Blueberries….striking fear in the hearts of men (well, Michael) for all of eternity.

Is there any fear you’ve overcome in your life? How has that changed you?

I’m not sure that I can say I’ve overcome my fear of flying, but I have definitely managed it. I still hate to fly. Every bump makes me grab the armrest and stop breathing for a moment. I know all the arguments about how its safer to fly than drive and so on. But every bit of turbulence makes me check out the window to see if the engine has fallen off. And I need to sit near the window so I can see the ground. This may seem counterintuitive, but when it is night or the plane is in a cloud, my anxiety goes way up.

In my latest book, The In Between, I imagine a world where climate change has made the atmosphere so turbulent that passengers take a powerful sedative before take-off and the flight attendants wear magnetic boots. In the story, challenges with flying led to teleportation becoming a commercial means of travel. But sometimes when you teleport, you disappear.

But I digress … look, I get it, it does not sound like I’ve overcome my fear at all. But my management of it definitely changed when I had kids. I’ve always flown a fair amount. Every interesting place I want to go seems to require a plane trip, and I like to travel. Before kids, I did very little to hide my anxiety. I just let it all hang out there. Not like screaming in the aisles, but definitely making travel less pleasant for my wife. After kids, I realized that I needed to let my kids develop their own fears, rather than imposing mine. So I learned to hide my fear of flying when I was with them. That’s progress, right?

What is your weirdest fear?

Let’s go with the blueberries.

What are your phobias?

If you believe the internet, I’ve already discussed my aviophobia and bebuphobia. I’ll wait while you Google them. So how about arachnophobia. I really don’t like spiders.

We have a division of labor in our house for dealing with any non-human invaders based on number of legs. I handle all critters with two (birds), four (squirrels) and six (so many things). My wife disposes of the eight-legged abominations. There is an ongoing debate about anything with more legs than that, such as centipedes and millipedes. The one time we were completely flummoxed was when a slug got into the house. We had no contingency plan at all for no legs.

What scares you most about the writing process?

I tend to write without an outline. I have a vague idea where I’m going when I start writing a novel, but I have no plan on how to get there. I take it on faith that the road will reveal itself along the way. That can lead to a lot of wrong turns and dead ends. So there is always a moment about halfway into a first draft where I get scared that I’m not going to figure out the rest of it. I calm down by reminding myself that it has come together before and will work out this time too. Probably.
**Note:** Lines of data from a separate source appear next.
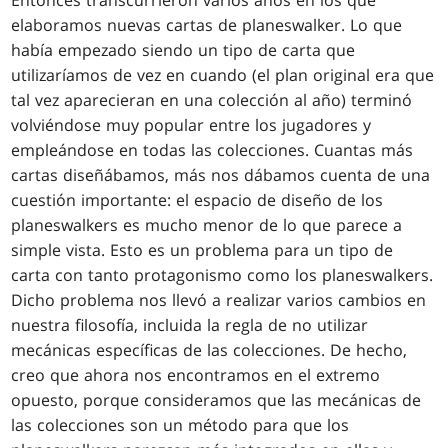
Entonces transcurrieron varios años en los que
elaboramos nuevas cartas de planeswalker. Lo que
había empezado siendo un tipo de carta que
utilizaríamos de vez en cuando (el plan original era que
tal vez aparecieran en una colección al año) terminó
volviéndose muy popular entre los jugadores y
empleándose en todas las colecciones. Cuantas más
cartas diseñábamos, más nos dábamos cuenta de una
cuestión importante: el espacio de diseño de los
planeswalkers es mucho menor de lo que parece a
simple vista. Esto es un problema para un tipo de
carta con tanto protagonismo como los planeswalkers.
Dicho problema nos llevó a realizar varios cambios en
nuestra filosofía, incluida la regla de no utilizar
mecánicas específicas de las colecciones. De hecho,
creo que ahora nos encontramos en el extremo
opuesto, porque consideramos que las mecánicas de
las colecciones son un método para que los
What’s the scariest movie or TV show you’ve ever seen?

I don’t watch a lot of straight-up horror movies. But I do like a good slow burn with a creepy twist. Get Out. The Sixth Sense. The Cabin in the Woods. Scream. The Others. All great twisty flicks that I can’t watch alone at night. But one that really scared me was Identity. It’s an indirect riff on Agatha Christie’s And Then There Were None with an amazing cast. Definitely an underrated gem. 
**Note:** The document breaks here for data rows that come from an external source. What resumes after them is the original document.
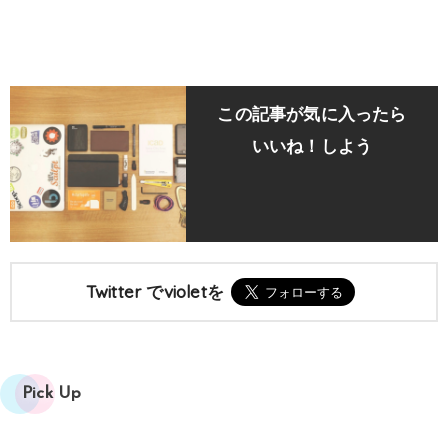
この記事が気に入ったら
いいね！しよう
Twitter でvioletを
Pick Up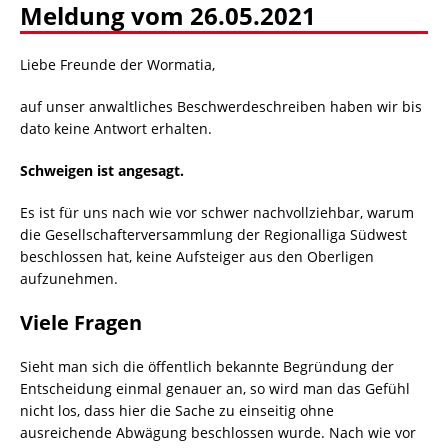
Meldung vom 26.05.2021
Liebe Freunde der Wormatia,
auf unser anwaltliches Beschwerdeschreiben haben wir bis
dato keine Antwort erhalten.
Schweigen ist angesagt.
Es ist für uns nach wie vor schwer nachvollziehbar, warum
die Gesellschafterversammlung der Regionalliga Südwest
beschlossen hat, keine Aufsteiger aus den Oberligen
aufzunehmen.
Viele Fragen
Sieht man sich die öffentlich bekannte Begründung der
Entscheidung einmal genauer an, so wird man das Gefühl
nicht los, dass hier die Sache zu einseitig ohne
ausreichende Abwägung beschlossen wurde. Nach wie vor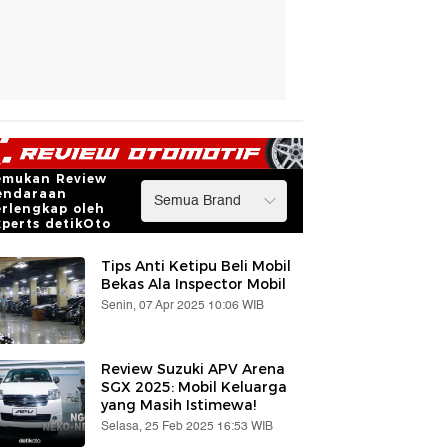
emukan Review
endaraan
erlengkap oleh
xperts detikOto
Tips Anti Ketipu Beli Mobil
Bekas Ala Inspector Mobil
Senin, 07 Apr 2025 10:06 WIB
Review Suzuki APV Arena
SGX 2025: Mobil Keluarga
yang Masih Istimewa!
Selasa, 25 Feb 2025 16:53 WIB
What’s worse: clowns or spiders?

Yeah. Spiders. No contest.

Michael Landweber lives and writes in Washington, DC. He is the author of three novels: The In Between, We, and Thursday 1:17 p.m. His short stories have appeared in literary magazines such as Gargoyle, Fourteen Hills, Fugue, Barrelhouse, and American Literary Review. He is an associate editor at Potomac Review and a contributor for the Washington Independent Review of Books.